## Task instructions
Could you copy the data that follows exactly as written, but drop the pictures?

*** Opening of Given data ***

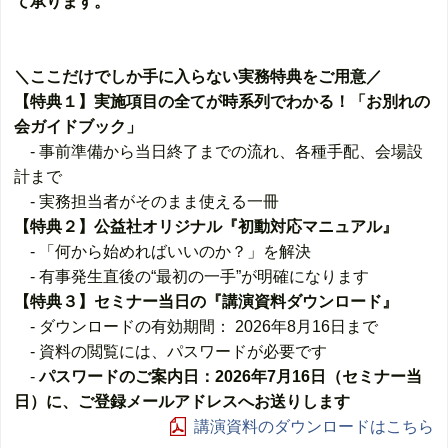
て承ります。
＼ここだけでしか手に入らない実務特典をご用意／
【特典１】実施項目の全てが時系列でわかる！「お別れの
会ガイドブック」
- 事前準備から当日終了までの流れ、各種手配、会場設
計まで
- 実務担当者がそのまま使える一冊
【特典２】公益社オリジナル『初動対応マニュアル』
- 「何から始めればいいのか？」を解決
- 有事発生直後の“最初の一手”が明確になります
【特典３】セミナー当日の『講演資料ダウンロード』
- ダウンロードの有効期間： 2026年8月16日まで
- 資料の閲覧には、パスワードが必要です
-
パスワードのご案内日：2026年7月16日（セミナー当
日）に、ご登録メールアドレスへお送りします
講演資料のダウンロードはこちら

*** Close of Given data ***

## Output for this task
て承ります。
＼ここだけでしか手に入らない実務特典をご用意／
【特典１】実施項目の全てが時系列でわかる！「お別れの
会ガイドブック」
- 事前準備から当日終了までの流れ、各種手配、会場設
計まで
- 実務担当者がそのまま使える一冊
【特典２】公益社オリジナル『初動対応マニュアル』
- 「何から始めればいいのか？」を解決
- 有事発生直後の“最初の一手”が明確になります
【特典３】セミナー当日の『講演資料ダウンロード』
- ダウンロードの有効期間： 2026年8月16日まで
- 資料の閲覧には、パスワードが必要です
-
パスワードのご案内日：2026年7月16日（セミナー当
日）に、ご登録メールアドレスへお送りします
講演資料のダウンロードはこちら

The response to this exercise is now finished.